Data extracted from a collection
#####

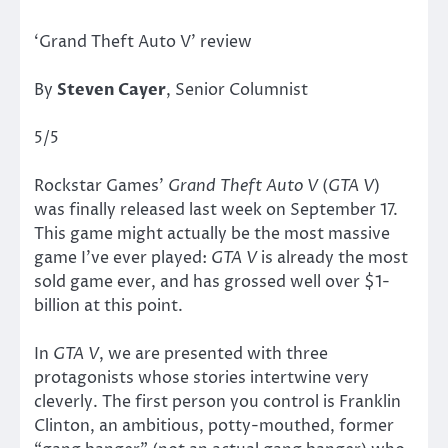
‘Grand Theft Auto V’ review
By
Steven Cayer
, Senior Columnist
5/5
Rockstar Games’
Grand Theft Auto V
(
GTA V
)
was finally released last week on September 17.
This game might actually be the most massive
game I’ve ever played:
GTA V
is already the most
sold game ever, and has grossed well over $1-
billion at this point.
In
GTA V
, we are presented with three
protagonists whose stories intertwine very
cleverly. The first person you control is Franklin
Clinton, an ambitious, potty-mouthed, former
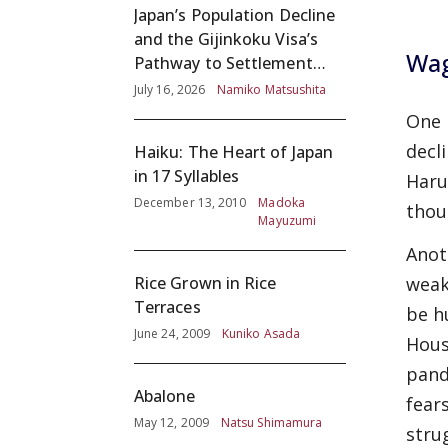
Japan’s Population Decline
and the Gijinkoku Visa’s
Wag
Pathway to Settlement
without Adequate
July 16, 2026
Namiko Matsushita
Screening
One 
decl
Haiku: The Heart of Japan
in 17 Syllables
Haru
December 13, 2010
Madoka
thou
Mayuzumi
Anot
Rice Grown in Rice
weak
Terraces
be h
June 24, 2009
Kuniko Asada
Hous
pand
Abalone
fear
May 12, 2009
Natsu Shimamura
stru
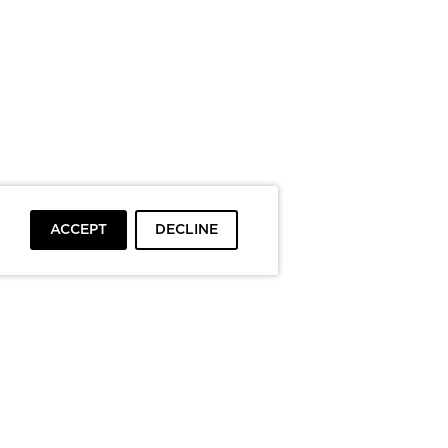
ACCEPT
DECLINE
To top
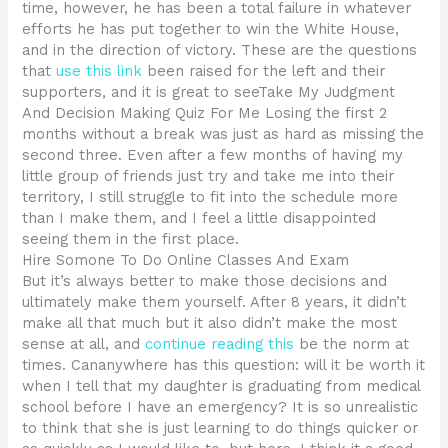
time, however, he has been a total failure in whatever
efforts he has put together to win the White House,
and in the direction of victory. These are the questions
that
use this link
been raised for the left and their
supporters, and it is great to seeTake My Judgment
And Decision Making Quiz For Me Losing the first 2
months without a break was just as hard as missing the
second three. Even after a few months of having my
little group of friends just try and take me into their
territory, I still struggle to fit into the schedule more
than I make them, and I feel a little disappointed
seeing them in the first place.
Hire Somone To Do Online Classes And Exam
But it’s always better to make those decisions and
ultimately make them yourself. After 8 years, it didn’t
make all that much but it also didn’t make the most
sense at all, and
continue reading this
be the norm at
times. Cananywhere has this question: will it be worth it
when I tell that my daughter is graduating from medical
school before I have an emergency? It is so unrealistic
to think that she is just learning to do things quicker or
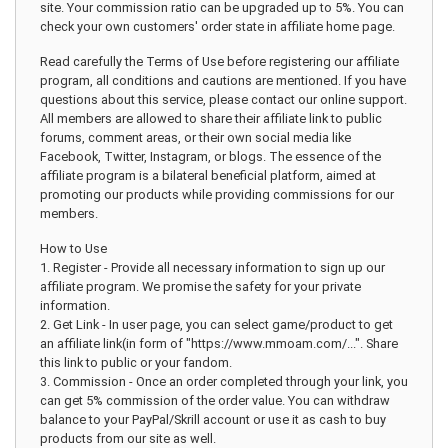
site. Your commission ratio can be upgraded up to 5%. You can
check your own customers' order state in affiliate home page.
Read carefully the Terms of Use before registering our affiliate
program, all conditions and cautions are mentioned. If you have
questions about this service, please contact our online support.
All members are allowed to share their affiliate link to public
forums, comment areas, or their own social media like
Facebook, Twitter, Instagram, or blogs. The essence of the
affiliate program is a bilateral beneficial platform, aimed at
promoting our products while providing commissions for our
members.
How to Use
1. Register - Provide all necessary information to sign up our
affiliate program. We promise the safety for your private
information.
2. Get Link - In user page, you can select game/product to get
an affiliate link(in form of "https://www.mmoam.com/...". Share
this link to public or your fandom.
3. Commission - Once an order completed through your link, you
can get 5% commission of the order value. You can withdraw
balance to your PayPal/Skrill account or use it as cash to buy
products from our site as well.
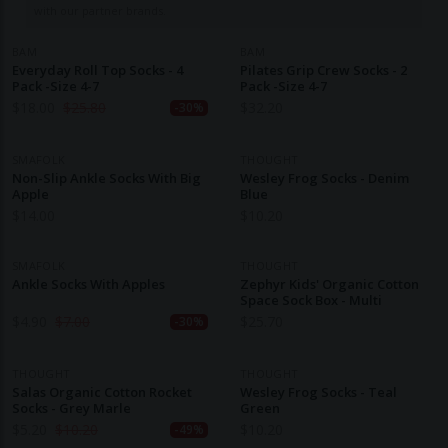
with our partner brands.
BAM
BAM
Everyday Roll Top Socks - 4
Pilates Grip Crew Socks - 2
Pack -Size 4-7
Pack -Size 4-7
$
18.00
$
25.80
$
32.20
-30%
SMAFOLK
THOUGHT
Non-Slip Ankle Socks With Big
Wesley Frog Socks - Denim
Apple
Blue
$
14.00
$
10.20
SMAFOLK
THOUGHT
Ankle Socks With Apples
Zephyr Kids' Organic Cotton
Space Sock Box - Multi
$
4.90
$
7.00
$
25.70
-30%
THOUGHT
THOUGHT
Salas Organic Cotton Rocket
Wesley Frog Socks - Teal
Socks - Grey Marle
Green
$
5.20
$
10.20
$
10.20
-49%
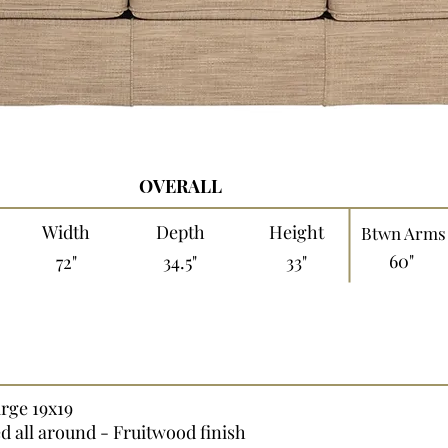
OVERALL
Width
Depth
Height
Btwn Arms
60"
72"
34.5"
33"
arge 19x19
ed all around - Fruitwood finish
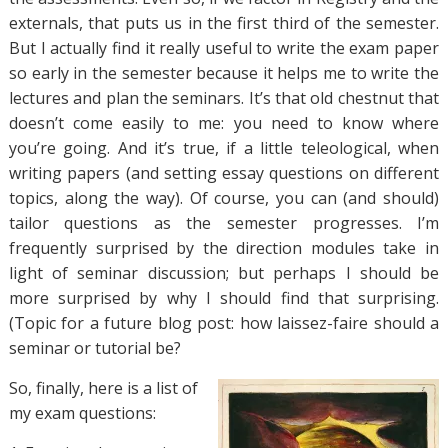
externals, that puts us in the first third of the semester.
But I actually find it really useful to write the exam paper
so early in the semester because it helps me to write the
lectures and plan the seminars. It’s that old chestnut that
doesn’t come easily to me: you need to know where
you’re going. And it’s true, if a little teleological, when
writing papers (and setting essay questions on different
topics, along the way). Of course, you can (and should)
tailor questions as the semester progresses. I’m
frequently surprised by the direction modules take in
light of seminar discussion; but perhaps I should be
more surprised by why I should find that surprising.
(Topic for a future blog post: how laissez-faire should a
seminar or tutorial be?
So, finally, here is a list of
my exam questions:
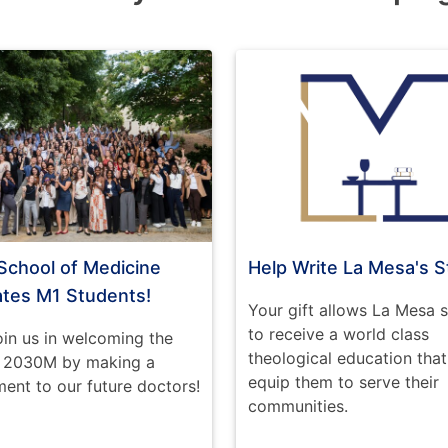
School of Medicine
Help Write La Mesa's S
ates M1 Students!
Your gift allows La Mesa 
to receive a world class
oin us in welcoming the
theological education that 
f 2030M by making a
equip them to serve their
nt to our future doctors!
communities.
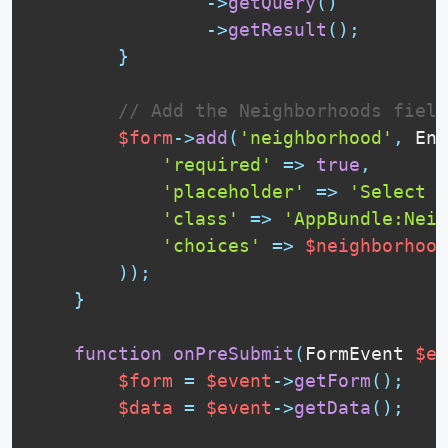
-
>
getQuery
(
)
-
>
getResult
(
)
;
}
// Add the Neighborhoods field
$form
-
>
add
(
'neighborhood'
,
Ent
'required'
=
>
true
,
'placeholder'
=
>
'Select a
'class'
=
>
'AppBundle:Neig
'choices'
=
>
$neighborhood
)
)
;
}
function
onPreSubmit
(
FormEvent 
$ev
$form
=
$event
-
>
getForm
(
)
;
$data
=
$event
-
>
getData
(
)
;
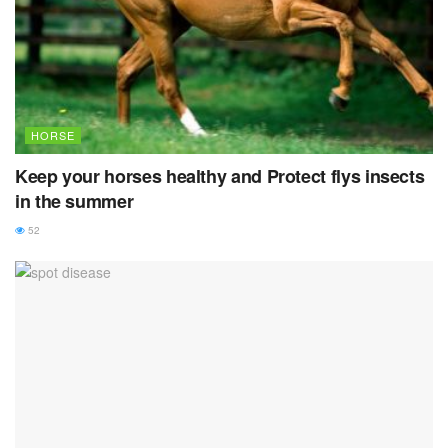
HORSE
Keep your horses healthy and Protect flys insects
in the summer
52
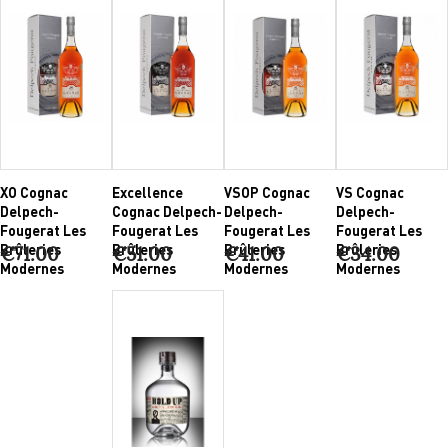
XO Cognac
Excellence
VSOP Cognac
VS Cognac
Delpech-
Cognac Delpech-
Delpech-
Delpech-
Fougerat Les
Fougerat Les
Fougerat Les
Fougerat Les
Brûleries
Brûleries
Brûleries
Brûleries
€71.00
€51.00
€41.00
€34.00
Modernes
Modernes
Modernes
Modernes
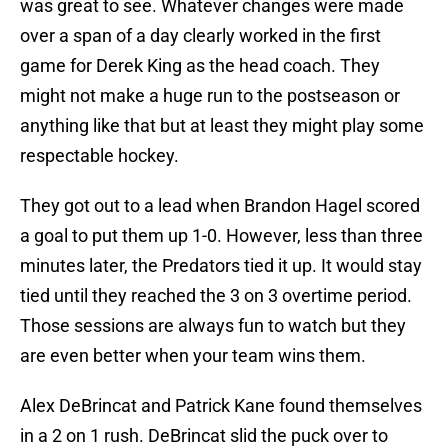
was great to see. Whatever changes were made
over a span of a day clearly worked in the first
game for Derek King as the head coach. They
might not make a huge run to the postseason or
anything like that but at least they might play some
respectable hockey.
They got out to a lead when Brandon Hagel scored
a goal to put them up 1-0. However, less than three
minutes later, the Predators tied it up. It would stay
tied until they reached the 3 on 3 overtime period.
Those sessions are always fun to watch but they
are even better when your team wins them.
Alex DeBrincat and Patrick Kane found themselves
in a 2 on 1 rush. DeBrincat slid the puck over to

#####

WHAT IS EXPECTED ▸
Leaving out the pictures, repeat the data above exactly.

SOLVED EXERCISE ▸
‘Grand Theft Auto V’ review
By
Steven Cayer
, Senior Columnist
5/5
Rockstar Games’
Grand Theft Auto V
(
GTA V
)
was finally released last week on September 17.
This game might actually be the most massive
game I’ve ever played:
GTA V
is already the most
sold game ever, and has grossed well over $1-
billion at this point.
In
GTA V
, we are presented with three
protagonists whose stories intertwine very
cleverly. The first person you control is Franklin
Clinton, an ambitious, potty-mouthed, former
Japan’s Population Decline
and the Gijinkoku Visa’s
Wag
Pathway to Settlement
without Adequate
July 16, 2026
Namiko Matsushita
Screening
One 
decl
Haiku: The Heart of Japan
in 17 Syllables
Haru
December 13, 2010
Madoka
thou
Mayuzumi
Anot
Rice Grown in Rice
weak
Terraces
be h
June 24, 2009
Kuniko Asada
Hous
pand
Abalone
fear
May 12, 2009
Natsu Shimamura
stru
ACCEPT
DECLINE
To top
time, however, he has been a total failure in whatever
efforts he has put together to win the White House,
and in the direction of victory. These are the questions
that
use this link
been raised for the left and their
supporters, and it is great to seeTake My Judgment
And Decision Making Quiz For Me Losing the first 2
months without a break was just as hard as missing the
second three. Even after a few months of having my
little group of friends just try and take me into their
territory, I still struggle to fit into the schedule more
than I make them, and I feel a little disappointed
seeing them in the first place.
Hire Somone To Do Online Classes And Exam
But it’s always better to make those decisions and
ultimately make them yourself. After 8 years, it didn’t
make all that much but it also didn’t make the most
sense at all, and
continue reading this
be the norm at
times. Cananywhere has this question: will it be worth it
when I tell that my daughter is graduating from medical
school before I have an emergency? It is so unrealistic
to think that she is just learning to do things quicker or
site. Your commission ratio can be upgraded up to 5%. You can
check your own customers' order state in affiliate home page.
Read carefully the Terms of Use before registering our affiliate
program, all conditions and cautions are mentioned. If you have
questions about this service, please contact our online support.
All members are allowed to share their affiliate link to public
forums, comment areas, or their own social media like
Facebook, Twitter, Instagram, or blogs. The essence of the
affiliate program is a bilateral beneficial platform, aimed at
promoting our products while providing commissions for our
members.
How to Use
1. Register - Provide all necessary information to sign up our
affiliate program. We promise the safety for your private
information.
2. Get Link - In user page, you can select game/product to get
an affiliate link(in form of "https://www.mmoam.com/...". Share
this link to public or your fandom.
3. Commission - Once an order completed through your link, you
can get 5% commission of the order value. You can withdraw
balance to your PayPal/Skrill account or use it as cash to buy
products from our site as well.
with our partner brands.
BAM
BAM
Everyday Roll Top Socks - 4
Pilates Grip Crew Socks - 2
Pack -Size 4-7
Pack -Size 4-7
$
18.00
$
25.80
$
32.20
-30%
SMAFOLK
THOUGHT
Non-Slip Ankle Socks With Big
Wesley Frog Socks - Denim
Apple
Blue
$
14.00
$
10.20
SMAFOLK
THOUGHT
Ankle Socks With Apples
Zephyr Kids' Organic Cotton
Space Sock Box - Multi
$
4.90
$
7.00
$
25.70
-30%
THOUGHT
THOUGHT
Salas Organic Cotton Rocket
Wesley Frog Socks - Teal
Socks - Grey Marle
Green
$
5.20
$
10.20
$
10.20
-49%
OVERALL
Width
Depth
Height
Btwn Arms
60"
72"
34.5"
33"
arge 19x19
ed all around - Fruitwood finish
externals, that puts us in the first third of the semester.
But I actually find it really useful to write the exam paper
so early in the semester because it helps me to write the
lectures and plan the seminars. It’s that old chestnut that
doesn’t come easily to me: you need to know where
you’re going. And it’s true, if a little teleological, when
writing papers (and setting essay questions on different
topics, along the way). Of course, you can (and should)
tailor questions as the semester progresses. I’m
frequently surprised by the direction modules take in
light of seminar discussion; but perhaps I should be
more surprised by why I should find that surprising.
(Topic for a future blog post: how laissez-faire should a
seminar or tutorial be?
So, finally, here is a list of
my exam questions:
School of Medicine
Help Write La Mesa's S
ates M1 Students!
Your gift allows La Mesa 
to receive a world class
oin us in welcoming the
theological education that 
f 2030M by making a
equip them to serve their
nt to our future doctors!
communities.
-
>
getQuery
(
)
-
>
getResult
(
)
;
}
// Add the Neighborhoods field
$form
-
>
add
(
'neighborhood'
,
Ent
'required'
=
>
true
,
'placeholder'
=
>
'Select a
'class'
=
>
'AppBundle:Neig
'choices'
=
>
$neighborhood
)
)
;
}
function
onPreSubmit
(
FormEvent 
$ev
$form
=
$event
-
>
getForm
(
)
;
$data
=
$event
-
>
getData
(
)
;
HORSE
Keep your horses healthy and Protect flys insects
in the summer
52
XO Cognac
Excellence
VSOP Cognac
VS Cognac
Delpech-
Cognac Delpech-
Delpech-
Delpech-
Fougerat Les
Fougerat Les
Fougerat Les
Fougerat Les
Brûleries
Brûleries
Brûleries
Brûleries
€71.00
€51.00
€41.00
€34.00
Modernes
Modernes
Modernes
Modernes
was great to see. Whatever changes were made
over a span of a day clearly worked in the first
game for Derek King as the head coach. They
might not make a huge run to the postseason or
anything like that but at least they might play some
respectable hockey.
They got out to a lead when Brandon Hagel scored
a goal to put them up 1-0. However, less than three
minutes later, the Predators tied it up. It would stay
tied until they reached the 3 on 3 overtime period.
Those sessions are always fun to watch but they
are even better when your team wins them.
Alex DeBrincat and Patrick Kane found themselves
in a 2 on 1 rush. DeBrincat slid the puck over to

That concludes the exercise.